Similarly, some are bound to be upset as our paper currency changes its appearance yet again. After all, this is Legal Tender that we're talking about: for all debts, public and private. It's backed by the Full Faith and Credit of that famously faithful and credit-worthy institution, the United State Government. "In God we trust, all others pay cash" -- well, this is the cash they're fooling with. The worrywarts ask: do we want our Federal Reserve Notes to look like some kind of peso or yen some other kind of comedy "money," that you have to have the proverbial wheelbarrow full of to buy a loaf of bread?

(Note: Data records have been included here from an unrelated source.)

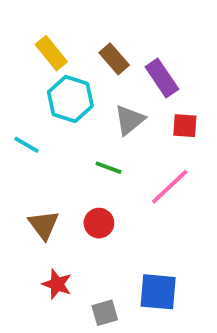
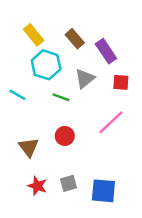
green line: (108, 168) -> (61, 97), moved
red circle: (99, 223) -> (65, 136), moved
gray square: (105, 313) -> (69, 183), moved

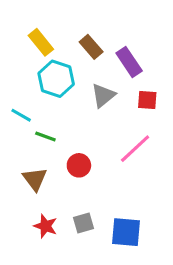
green line: (61, 97) -> (45, 136), moved

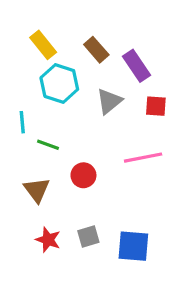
cyan line: (21, 115) -> (22, 122), turned 55
pink line: (135, 149) -> (143, 158), turned 32

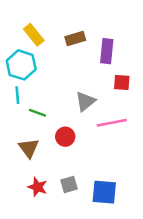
brown rectangle: (96, 50) -> (75, 39), turned -66
purple rectangle: (137, 66) -> (107, 51), turned 40
cyan hexagon: (59, 84) -> (21, 65), moved
gray triangle: (109, 101) -> (85, 101), moved

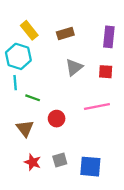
purple rectangle: (107, 51) -> (109, 37), moved
gray triangle: (85, 101) -> (74, 67), moved

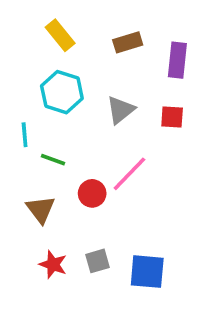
yellow rectangle: (29, 30) -> (60, 35), moved
brown rectangle: (65, 34) -> (128, 42), moved
cyan hexagon: (18, 56) -> (62, 92), moved
pink line: (97, 107) -> (129, 174), moved, turned -35

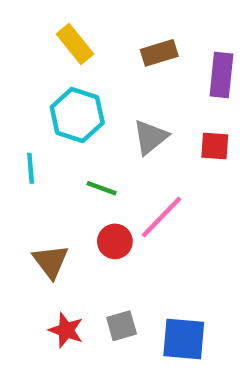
green line: (53, 160) -> (102, 188), moved

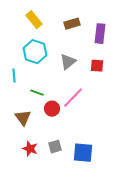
green line: (102, 188) -> (37, 93), moved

But I hold the "don't worry ... be happy" view of these things. In the supreme court, I see a near-worthless collection of Constitution-usurpers and -defilers. Its power to usurp and defile grows substantially from a spurious public perception of its legitimacy -- a legitimacy of which it rightfully has little or none. And in our paper money, I see ... well, I started to type "a liar's promise to pay," but it's no longer even that. The old "silver certificates" were liars' promises to pay, but our current paper promises nothing. It's money because it says it's money, and implies a vague threat to punish you if you refuse to go along with the gag. It's money exactly to the extent that We The Sheeple accept it as such, and no more. Worthless paper money, backed by nothing ... a judiciary that claims some gnostic right of saying what the constitution means ... both are simply aspects of the shell game by which we rubes are fleeced of our liberties, our cultural heritage, and our wealth, while being temporarily distracted by low entertainment.
So, why am I happy? It's simple. The shell game works because almost no one sees it for what it is. The regime stands on a false image of seriousness and dignity. And the first step toward the collapse of the regime, if it happens at all, is the disillusionment of the sheeple. (Don't misunderstand: I'm not saying this will happen. It is, I think, highly unlikely; but it's a wistfully-pleasant thought, nonetheless.) Thus, I applaud whatever happens that strips away a shred or two of the facade of seriousness. Minnesota wants to elect a former fake pro wrestler as its Guv? Sure -- go for it, guys! California elects its second movie-actor Guv (this one with a comedy accent and a, well, colorful history)? You should have done it a long time ago, Golden Staters! Why should the Wee Emperor content himself with nominating a staff operative to the supremes? Go all the way, Dear Leader! Nominate ... oh, I don't know, how about O.J. Simpson? He's got some legal experience! Want to make the ten-spot look like play money? So what -- it is play money. Have at it!
Maybe somebody will put two and two together.
Well, all right, so they won't. I can dream, can't I?